La precipitosa missione del Presidente del Consiglio in Libia, in realtà, non aveva niente a che vedere con la condivisione di principi umanitari e di obiettivi sociali o geopolitici. La frettolosa decisione di elogiare il governo locale serviva solo ad aprire i colloqui su quello che era il vero obiettivo del viaggio del premier: una missione lampo per rilanciare e confermare progetti infrastrutturali messi in campo da tempo da Roma e Tripoli e che fruttano milioni e milioni di Euro ad un ristretto numero di grandi imprese tricolori. Lavori come quelli presso l’aeroporto internazionale o quelli per la costruzione della cosiddetta “autostrada della pace”. Ad ammetterlo è stato lo stesso Draghi: “E’ chiaro che l’Italia difende in Libia i propri interessi internazionali e la cooperazione. Se vi fossero interessi contrapposti l’Italia non deve avere alcun dubbio a difendere i propri interessi internazionali, né deve avere timori reverenziali verso qual che sia partner”.
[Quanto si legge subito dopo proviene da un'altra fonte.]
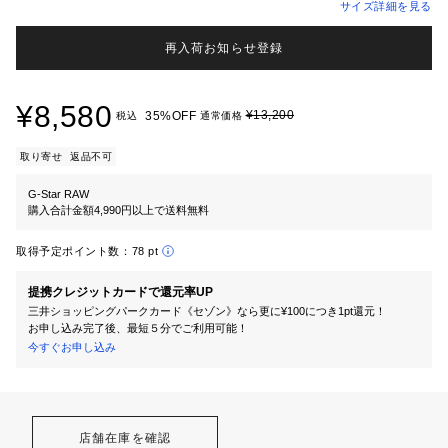
サイズ詳細を見る
再入荷お知らせ登録
¥8,580
¥13,200
35%OFF
税込
通常価格
取り寄せ
返品不可
G-Star RAW
購入合計金額4,990円以上で送料無料
取得予定ポイント数：
78 pt
提携クレジットカードで還元率UP
三井ショッピングパークカード《セゾン》なら更に¥100につき1pt還元！
お申し込み完了後、最短５分でご利用可能！
今すぐお申し込み
店舗在庫を確認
L’obiettivo di Roma quindi non è curarsi dei migranti, è procedere sulla strada che tutti i governi che si sono succeduti negli ultimi decenni (anche quando al potere c’era ancora il “dittatore” Gheddafi): “C’è la volontà di riportare l’interscambio economico e culturale ai livelli di 5-6 anni fa”, ha detto Draghi.
Puri interessi economici. Davanti ai quali, come hanno fatto tutti i suoi predecessori (anche il “nuovo” che non avanza più), Draghi non ha esitato a piegarsi fino a lodare un modo disumano di gestire un problema umano che costa ogni anno migliaia di vite umane.